With all this talk about how all PC's will soon become AI PC's I kept wondering how it would affect BOINC and Folding@home. So far there is little information on it and all I could really find was a forum thread on the now completed MLC@Home project
https://www.mlcathome.org/mlcathome/forum_thread.php?id=4
I guess unless the programmers design code for these chips not much will change but like the Tensor cores in Nvidia chipsets I'm sure it will be just a matter of time.
It seems that the Intel NPU and Ryzen AI just save on power consumption at the moment.

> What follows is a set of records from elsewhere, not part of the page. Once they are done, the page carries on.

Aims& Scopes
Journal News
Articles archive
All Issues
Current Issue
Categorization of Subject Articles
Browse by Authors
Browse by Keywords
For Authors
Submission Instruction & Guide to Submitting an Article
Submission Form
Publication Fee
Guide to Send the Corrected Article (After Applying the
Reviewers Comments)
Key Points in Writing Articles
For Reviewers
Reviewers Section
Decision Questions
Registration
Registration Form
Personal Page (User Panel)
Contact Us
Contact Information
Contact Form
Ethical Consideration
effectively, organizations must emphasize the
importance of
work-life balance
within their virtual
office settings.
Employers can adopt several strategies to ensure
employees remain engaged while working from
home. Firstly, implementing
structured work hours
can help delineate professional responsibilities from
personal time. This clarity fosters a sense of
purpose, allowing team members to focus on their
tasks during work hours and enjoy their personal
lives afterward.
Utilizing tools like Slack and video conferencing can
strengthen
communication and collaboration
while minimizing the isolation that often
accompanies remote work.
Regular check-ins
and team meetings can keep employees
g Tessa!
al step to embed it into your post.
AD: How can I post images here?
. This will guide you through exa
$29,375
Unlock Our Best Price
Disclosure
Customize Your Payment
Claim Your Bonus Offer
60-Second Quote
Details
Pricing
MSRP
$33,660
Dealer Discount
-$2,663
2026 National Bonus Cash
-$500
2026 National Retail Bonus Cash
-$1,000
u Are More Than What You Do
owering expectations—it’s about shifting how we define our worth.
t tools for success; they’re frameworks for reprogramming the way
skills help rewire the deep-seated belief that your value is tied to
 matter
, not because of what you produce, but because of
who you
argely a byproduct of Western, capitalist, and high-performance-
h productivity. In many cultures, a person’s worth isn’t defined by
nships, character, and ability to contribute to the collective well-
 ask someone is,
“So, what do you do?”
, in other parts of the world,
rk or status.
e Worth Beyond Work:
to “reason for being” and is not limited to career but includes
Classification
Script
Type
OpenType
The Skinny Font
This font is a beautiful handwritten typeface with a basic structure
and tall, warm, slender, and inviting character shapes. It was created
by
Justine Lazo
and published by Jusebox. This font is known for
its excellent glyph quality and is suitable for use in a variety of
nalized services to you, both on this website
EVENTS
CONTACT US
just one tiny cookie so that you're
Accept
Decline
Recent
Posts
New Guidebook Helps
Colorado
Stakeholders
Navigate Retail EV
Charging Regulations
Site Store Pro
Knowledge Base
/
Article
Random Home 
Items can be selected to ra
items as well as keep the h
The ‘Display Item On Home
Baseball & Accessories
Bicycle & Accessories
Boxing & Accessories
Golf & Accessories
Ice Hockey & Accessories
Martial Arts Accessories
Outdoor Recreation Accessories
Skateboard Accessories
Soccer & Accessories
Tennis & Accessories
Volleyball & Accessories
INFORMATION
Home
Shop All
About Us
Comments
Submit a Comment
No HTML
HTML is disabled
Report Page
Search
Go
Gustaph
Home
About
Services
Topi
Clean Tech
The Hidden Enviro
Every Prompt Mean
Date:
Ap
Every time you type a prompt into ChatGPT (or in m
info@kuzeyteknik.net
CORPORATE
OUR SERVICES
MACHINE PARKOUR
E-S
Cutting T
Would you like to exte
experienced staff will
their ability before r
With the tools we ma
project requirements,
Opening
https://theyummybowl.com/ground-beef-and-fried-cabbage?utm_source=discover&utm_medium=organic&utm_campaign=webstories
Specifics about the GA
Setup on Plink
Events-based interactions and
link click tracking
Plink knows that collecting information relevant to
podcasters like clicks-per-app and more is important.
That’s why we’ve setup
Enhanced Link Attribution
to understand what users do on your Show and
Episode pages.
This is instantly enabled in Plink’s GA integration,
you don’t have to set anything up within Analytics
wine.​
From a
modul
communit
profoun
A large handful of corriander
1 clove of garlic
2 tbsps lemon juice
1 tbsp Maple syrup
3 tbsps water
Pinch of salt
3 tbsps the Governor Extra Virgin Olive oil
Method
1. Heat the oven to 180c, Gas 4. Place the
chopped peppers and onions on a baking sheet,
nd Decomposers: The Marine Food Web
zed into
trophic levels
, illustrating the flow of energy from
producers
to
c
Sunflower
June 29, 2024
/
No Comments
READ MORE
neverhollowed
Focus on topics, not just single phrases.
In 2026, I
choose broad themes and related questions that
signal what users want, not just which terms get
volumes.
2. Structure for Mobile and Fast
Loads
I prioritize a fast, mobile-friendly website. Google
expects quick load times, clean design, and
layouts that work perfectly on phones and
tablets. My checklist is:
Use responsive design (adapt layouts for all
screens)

Here are a couple of articles to read
https://www.tomshardware.com/laptops/i-tested-intels-meteor-lake-cpus-on-ai-workloads-and-amds-chips-sometimes-beat-them
https://www.intel.com/content/www/us/en/newsroom/news/core-ultra-client-computing-news-1.html
https://www.amd.com/en/products/processors/consumer/ryzen-ai.html
On another note using BOINC to crack passwords is an interesting use of the software
https://www.sciencedirect.com/science/article/abs/pii/S1742287619301446
Thanks Ab. There are only so many ways to move bits through a processor and there is a crudload ($trillions$) invested in existing hardware and software development. I doubt a paradigm shift will happen fast unless it supports and/or rebuilds existing legacy code. Given $AI is $dollar driven, I doubt it will be a sunami of change. ... and unless they can stop robbing m/b real estate with slot hog GPU's, things need to get smaller before they get any bigger.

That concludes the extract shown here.